Guitars: Gibson ES-339 and LP studio w/ grovers and WCR Fillmores. Simon and Patrick Showcase Rosewood CW, PRS SE Semi Hollow w/ mods, modded Ibanez MC300NT
Amps: Groove Tubes Soul-O 45, Fuchs ODS 50 mod - EVM12L, Emi RW&B, and Weber Cali cabs
Ardx20 w/ Amaze0 in the loop.

Heady Jam Fan

Hitting the sack, so you can search for the thread, its on here not too long ago, probably here under the guitar topic - otherwise search guitar electronics - it has the schema, just a few additions you need to request from your tech.

Telling if you can wire pups that way isn't too tough; they either have two or four conductor wires available. If they have two, two of the four are essentially connected internally, if they have four conductor wires, you can do anything with them.

Pulling out the pickup and looking at where they connect to the remainder of the electrical components is the best bet on letting you know if there are two or four conductor wires. If it is a typical wiring, and there are four conductor wires, then you will see some of the conductor wires soldered together most likely. Otherwise you need a new set of pups to achieve this type of wiring schema, which I think is worth it if you can afford it, been loving the parallel setting as I play a lot of SRV and Hendrix in some groups and I only want to bring one guitar, even using it a lot for my own jam tunes.

Your playing a solid body still? Easier to check - your lucky. Just open the back or bring it to a shop and ask.

PS - saw your post on the Lessons board, I will try to double check that for you tomorrow or sometime this week (looks correct in my buzzed state) -been super busy as I neglected most of my doc school work this week aside from teaching all the master student ladies... had to write 14+ pages in a few hours today, and about to try to enjoy two weeks of no work aside from a few days of psych assessments, so I can't promise I will check it, but will try to.
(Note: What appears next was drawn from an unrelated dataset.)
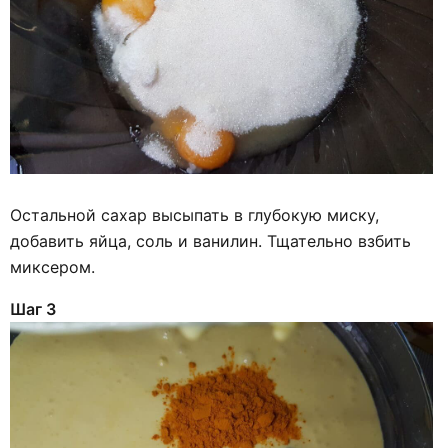
Остальной сахар высыпать в глубокую миску,
добавить яйца, соль и ванилин. Тщательно взбить
миксером.
Шаг 3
Just remember, it will be enharmonic and don't doubt yourself because of that.
Headless Hollowbody > Mesa Boogie MK III > TRM Trucker 212 w/ V30's
Whammy 5 > Mini Wah > 74 Script Phase 90 > CP9Pro+ > 82 TS9 > 83 TS9 > Ross Compressor > Turbo-Tuner > 83 AD9

fulltone1989

Quote from: Heady Jam Fan on August 11, 2012, 11:59:10 PM
Hitting the sack, so you can search for the thread, its on here not too long ago, probably here under the guitar topic - otherwise search guitar electronics - it has the schema, just a few additions you need to request from your tech.

Telling if you can wire pups that way isn't too tough; they either have two or four conductor wires available. If they have two, two of the four are essentially connected internally, if they have four conductor wires, you can do anything with them.
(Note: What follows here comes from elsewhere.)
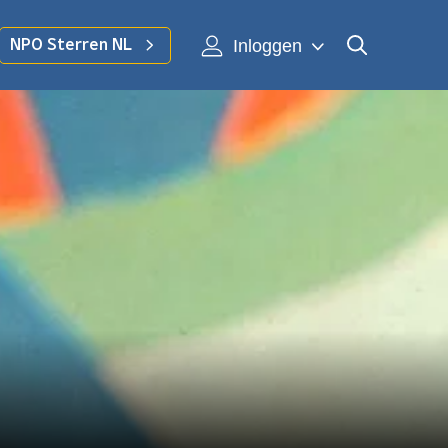
Inloggen
NPO Sterren NL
Pulling out the pickup and looking at where they connect to the remainder of the electrical components is the best bet on letting you know if there are two or four conductor wires. If it is a typical wiring, and there are four conductor wires, then you will see some of the conductor wires soldered together most likely. Otherwise you need a new set of pups to achieve this type of wiring schema, which I think is worth it if you can afford it, been loving the parallel setting as I play a lot of SRV and Hendrix in some groups and I only want to bring one guitar, even using it a lot for my own jam tunes.

Your playing a solid body still? Easier to check - your lucky. Just open the back or bring it to a shop and ask.

PS - saw your post on the Lessons board, I will try to double check that for you tomorrow or sometime this week (looks correct in my buzzed state) -been super busy as I neglected most of my doc school work this week aside from teaching all the master student ladies... had to write 14+ pages in a few hours today, and about to try to enjoy two weeks of no work aside from a few days of psych assessments, so I can't promise I will check it, but will try to. Just remember, it will be enharmonic and don't doubt yourself because of that.

Very cool - Yes I'd be putting them in my LP and getting some push/pull pots.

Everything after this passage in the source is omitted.